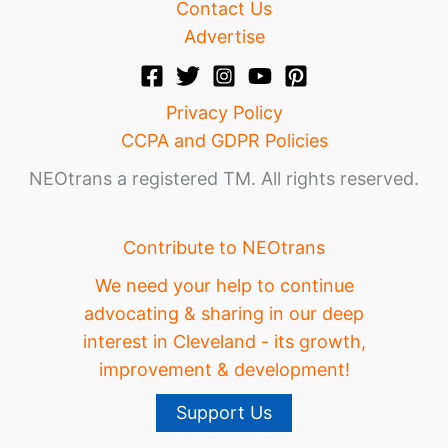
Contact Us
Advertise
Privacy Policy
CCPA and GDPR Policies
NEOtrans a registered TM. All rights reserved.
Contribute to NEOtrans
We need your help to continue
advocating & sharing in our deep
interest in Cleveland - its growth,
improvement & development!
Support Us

..........

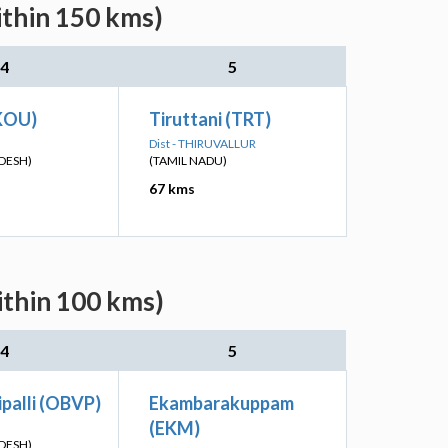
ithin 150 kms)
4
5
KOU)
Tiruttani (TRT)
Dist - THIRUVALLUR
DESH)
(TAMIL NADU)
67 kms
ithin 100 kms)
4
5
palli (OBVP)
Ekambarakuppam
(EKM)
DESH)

..........

= Your goal =
Report each line above that includes the string "NEOtrans".

= Result for this task =
NEOtrans a registered TM. All rights reserved.
Contribute to NEOtrans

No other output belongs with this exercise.